## DIRECTIONS
Write out every line below that contains "Thema".

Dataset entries
= Beginning of Section =

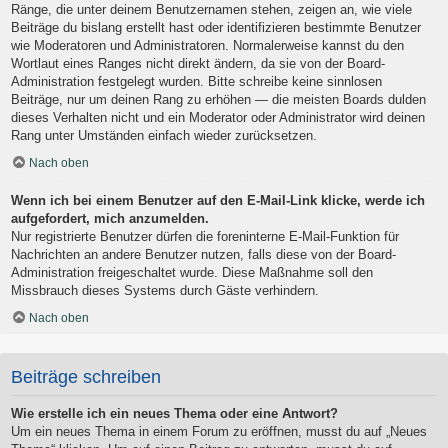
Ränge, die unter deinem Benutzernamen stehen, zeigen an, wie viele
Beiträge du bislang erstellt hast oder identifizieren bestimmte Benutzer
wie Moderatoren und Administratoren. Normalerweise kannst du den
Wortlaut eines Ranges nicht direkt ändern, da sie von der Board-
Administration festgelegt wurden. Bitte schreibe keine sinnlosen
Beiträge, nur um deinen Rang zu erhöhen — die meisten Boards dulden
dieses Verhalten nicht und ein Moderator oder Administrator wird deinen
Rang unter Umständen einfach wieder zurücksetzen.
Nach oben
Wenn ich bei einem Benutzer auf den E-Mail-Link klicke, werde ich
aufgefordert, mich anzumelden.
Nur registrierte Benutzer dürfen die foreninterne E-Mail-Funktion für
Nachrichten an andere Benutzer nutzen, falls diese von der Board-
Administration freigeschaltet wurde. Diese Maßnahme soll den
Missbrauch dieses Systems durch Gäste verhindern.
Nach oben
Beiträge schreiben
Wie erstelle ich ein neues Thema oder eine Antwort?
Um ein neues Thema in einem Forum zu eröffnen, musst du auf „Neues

= End of Section =
= Beginning of Section =

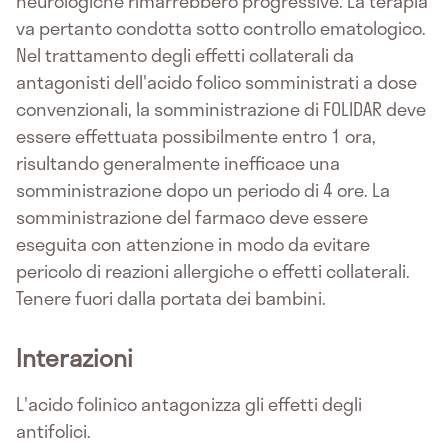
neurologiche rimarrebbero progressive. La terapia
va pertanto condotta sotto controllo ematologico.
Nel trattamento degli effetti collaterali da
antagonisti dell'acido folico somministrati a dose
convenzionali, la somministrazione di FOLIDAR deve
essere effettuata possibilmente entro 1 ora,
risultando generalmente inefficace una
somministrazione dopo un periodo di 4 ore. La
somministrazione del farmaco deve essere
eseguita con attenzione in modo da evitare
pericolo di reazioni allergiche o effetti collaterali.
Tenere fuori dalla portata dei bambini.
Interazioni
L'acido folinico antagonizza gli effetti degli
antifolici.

= End of Section =

## TASK RESULT
Wie erstelle ich ein neues Thema oder eine Antwort?
Um ein neues Thema in einem Forum zu eröffnen, musst du auf „Neues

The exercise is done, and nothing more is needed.